Répondre à la psychose du nucléaire

vendredi 18 mars 2011, à 23:59 par Berlol – Enregistrer & partager

Vendredi 18 mars, 9h47. Depuis neuf heures et comme depuis lundi, des ouvriers sont en train de monter l’échafaudage qui va envelopper notre immeuble pendant près de quatre mois. Manœuvres de camion, engins de levage, assemblages de tubes et de plaques métalliques… Tout fait du bruit et, dans la situation actuelle, nous énerve quelque peu.
Par la télé japonaise, nous suivons à la fois la situation à Fukushima et les opérations sanitaires du Nord-Est. On apprend que dans un premier temps, en début de semaine, TEPCO avait annoncé que tous ses personnels allaient fuir du site accidenté de Fukushima mais que le premier ministre leur aurait donné l’ordre de rester et de tenter de gérer la situation…
Puis viennent les Forces d’Auto-Défense et leurs hélicoptères. Pas adaptés au milieu irradié : vol stationnaire impossible et trop de hauteur. Cela ne produit qu’une vague brumisation du terrain. Enfin, c’est le tour des pompiers de Tokyo ! On ne sait pas pourquoi, mais eux disposent de camions blindés télécommandés et de lances à eau surpuissantes dont ne disposent pas les organisations qui gèrent les activités nucléaires !
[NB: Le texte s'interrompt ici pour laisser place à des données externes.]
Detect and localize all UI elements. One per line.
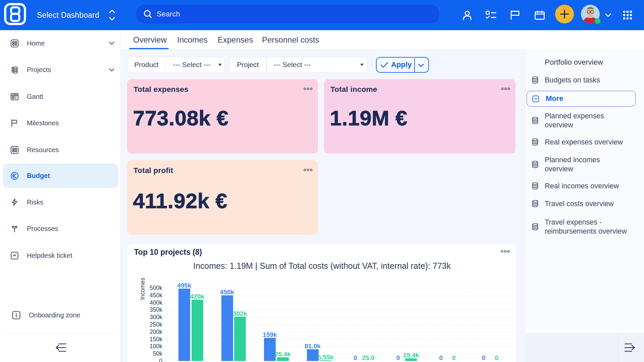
y-tick-label: 0 xyxy=(139,358,162,362)
y-tick-label: 450k xyxy=(139,292,162,299)
right-panel-item-label: Travel expenses - reimbursements overvie… xyxy=(545,218,629,236)
gridline xyxy=(169,324,512,325)
collapse-sidebar-button[interactable] xyxy=(53,342,68,354)
sidebar-item-label: Home xyxy=(27,40,45,47)
right-panel-item-real-incomes-overview[interactable]: Real incomes overview xyxy=(525,180,644,193)
product-filter-value[interactable]: --- Select --- xyxy=(173,61,211,69)
search-input[interactable]: Search xyxy=(136,4,439,23)
product-filter-label: Product xyxy=(127,61,166,69)
gridline xyxy=(169,339,512,340)
bar-value-label: 450k xyxy=(215,288,239,296)
y-tick-label: 50k xyxy=(139,350,162,357)
right-panel-item-planned-incomes-overview[interactable]: Planned incomes overview xyxy=(525,156,644,174)
sidebar-item-resources[interactable]: Resources xyxy=(0,138,121,162)
tab-expenses[interactable]: Expenses xyxy=(218,30,253,49)
apply-button-label: Apply xyxy=(391,60,412,69)
apply-split-divider xyxy=(414,58,415,73)
apply-dropdown-chevron-icon[interactable] xyxy=(418,64,424,67)
y-tick-label: 350k xyxy=(139,306,162,313)
bar-total-costs[interactable] xyxy=(192,300,203,361)
y-tick-mark xyxy=(164,354,167,354)
tab-personnel-costs[interactable]: Personnel costs xyxy=(262,30,319,49)
right-panel-item-travel-expenses-reimbursements-overview[interactable]: Travel expenses - reimbursements overvie… xyxy=(525,218,644,236)
bar-value-label: 25.0 xyxy=(357,354,380,362)
right-panel-item-planned-expenses-overview[interactable]: Planned expenses overview xyxy=(525,112,644,130)
product-filter[interactable]: Product --- Select --- xyxy=(127,57,225,73)
euro-icon xyxy=(10,172,19,180)
more-button[interactable]: More xyxy=(527,91,636,107)
sidebar-item-risks[interactable]: Risks xyxy=(0,190,121,215)
app-logo-icon[interactable] xyxy=(4,3,26,25)
y-tick-mark xyxy=(164,339,167,340)
risk-bolt-icon xyxy=(10,198,19,206)
right-panel-title: Portfolio overview xyxy=(545,58,603,67)
apps-grid-icon[interactable] xyxy=(623,0,633,30)
project-filter[interactable]: Project --- Select --- xyxy=(229,57,368,73)
plus-icon xyxy=(560,10,569,18)
sidebar-item-milestones[interactable]: Milestones xyxy=(0,111,121,135)
right-panel-item-travel-costs-overview[interactable]: Travel costs overview xyxy=(525,197,644,211)
gantt-icon xyxy=(10,93,19,101)
right-panel-item-label: Planned incomes overview xyxy=(545,156,629,174)
processes-split-icon xyxy=(10,225,19,233)
right-panel-item-label: Real incomes overview xyxy=(545,182,642,191)
card-menu-dots-icon[interactable] xyxy=(304,169,313,171)
sidebar-item-onboarding-zone[interactable]: Onboarding zone xyxy=(0,303,121,327)
y-tick-mark xyxy=(164,346,167,347)
y-tick-mark xyxy=(164,324,167,325)
bar-value-label: 25.4k xyxy=(271,350,294,358)
database-icon xyxy=(532,161,539,168)
apply-button[interactable]: Apply xyxy=(376,57,429,73)
resources-icon xyxy=(10,146,19,154)
sidebar-item-budget[interactable]: Budget xyxy=(3,164,118,188)
sidebar-item-label: Helpdesk ticket xyxy=(27,252,72,259)
collapse-right-sidebar-button[interactable] xyxy=(622,342,637,354)
sidebar-item-projects[interactable]: Projects xyxy=(0,58,121,82)
chevron-down-icon[interactable] xyxy=(109,42,114,45)
top-projects-panel: Top 10 projects (8) Incomes: 1.19M | Sum… xyxy=(127,244,517,362)
right-panel-item-budgets-on-tasks[interactable]: Budgets on tasks xyxy=(525,74,644,87)
y-tick-mark xyxy=(164,317,167,317)
project-filter-value[interactable]: --- Select --- xyxy=(274,61,311,69)
right-panel-item-label: Budgets on tasks xyxy=(545,76,600,85)
avatar-chevron-down-icon[interactable] xyxy=(605,0,611,30)
card-value: 411.92k € xyxy=(133,190,227,212)
sidebar-item-gantt[interactable]: Gantt xyxy=(0,84,121,109)
calendar-icon[interactable] xyxy=(535,0,545,30)
card-total-income: Total income 1.19M € xyxy=(324,79,516,154)
bar-value-label: 0 xyxy=(485,354,508,362)
tasks-icon[interactable] xyxy=(486,0,496,30)
bar-value-label: 302k xyxy=(228,310,252,318)
selector-up-down-icon xyxy=(109,8,115,22)
bar-value-label: 159k xyxy=(258,331,282,339)
bar-incomes[interactable] xyxy=(221,295,233,361)
y-tick-mark xyxy=(164,332,167,332)
card-menu-dots-icon[interactable] xyxy=(304,87,313,90)
left-sidebar: HomeProjectsGanttMilestonesResourcesBudg… xyxy=(0,30,121,362)
sidebar-item-home[interactable]: Home xyxy=(0,31,121,56)
right-panel-item-real-expenses-overview[interactable]: Real expenses overview xyxy=(525,136,644,149)
card-title: Total profit xyxy=(133,166,173,175)
sidebar-item-label: Budget xyxy=(27,172,50,180)
dropdown-caret-icon xyxy=(218,64,222,66)
sidebar-item-label: Onboarding zone xyxy=(29,311,80,319)
dashboard-icon xyxy=(10,39,19,48)
tab-overview[interactable]: Overview xyxy=(133,30,167,49)
sidebar-item-helpdesk-ticket[interactable]: Helpdesk ticket xyxy=(0,243,121,268)
sidebar-item-label: Gantt xyxy=(27,93,43,101)
project-filter-label: Project xyxy=(230,61,266,69)
gridline xyxy=(169,303,512,303)
flag-icon[interactable] xyxy=(511,0,520,30)
add-button[interactable] xyxy=(555,5,574,23)
bar-value-label: 420k xyxy=(185,293,209,301)
sidebar-item-processes[interactable]: Processes xyxy=(0,217,121,241)
filter-divider xyxy=(166,57,166,72)
dashboard-selector[interactable]: Select Dashboard xyxy=(37,0,99,30)
tab-incomes[interactable]: Incomes xyxy=(177,30,208,49)
sidebar-divider xyxy=(3,334,116,334)
card-menu-dots-icon[interactable] xyxy=(501,87,511,90)
user-icon[interactable] xyxy=(462,0,472,30)
dashboard-selector-label: Select Dashboard xyxy=(37,11,99,20)
chevron-down-icon[interactable] xyxy=(109,68,114,72)
bar-total-costs[interactable] xyxy=(234,317,246,361)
« A l’heure de ce message, vous savez qu’il est fortement indiqué de quitter Tokyo […] » (extrait d’un message aux enseignants de l’IFJT, le 16 mars)

« Compte-tenu de l’évolution possible de la situation, il est recommandé aux Français de Tokyo de quitter la région pour le sud du pays ou pour la France. » (extrait d’un courrier officiel de l’ambassade, le 17 mars)

Les autorités françaises sont au diapason de la plupart des médias étrangers : le principe de précaution qu’elles avancent va bien au-delà des recommandations nippones. Politiquement, notre ambassade se doit de répondre à la psychose du nucléaire plutôt qu’au risque constaté. Et puis c’est toujours bon pour l’image (sauf vis à vis des autorités locales, bien sûr).
Deux poids, deux mesures : si vous êtes Japonais, vous allez au boulot normalement et vous vous tapez les transports en commun désorganisés et les supermarchés vides ; si vous êtes Français, vous êtes potentiellement en danger et vous prenez le chemin du Sud ou de l’aéroport. Je ne citerai personne, mais le débat fait rage dans les blogs et les tweets : il y a d’un côté les inconscients stupides qui restent, et de l’autre les trouillards, tout aussi stupides, qui fuient. Dans un reportage télé à l’aéroport d’Osaka, les petites familles font la queue mais les épouses japonaises s’écartent des caméras. J’aperçois même, qui traverse rapidement le champ de l’image, lunettes noires, notre journaliste internationale et vedette de Kagurazaka…
Une chose est sûre : ceux qui prennent l’avion gratuit reviendront à leurs frais.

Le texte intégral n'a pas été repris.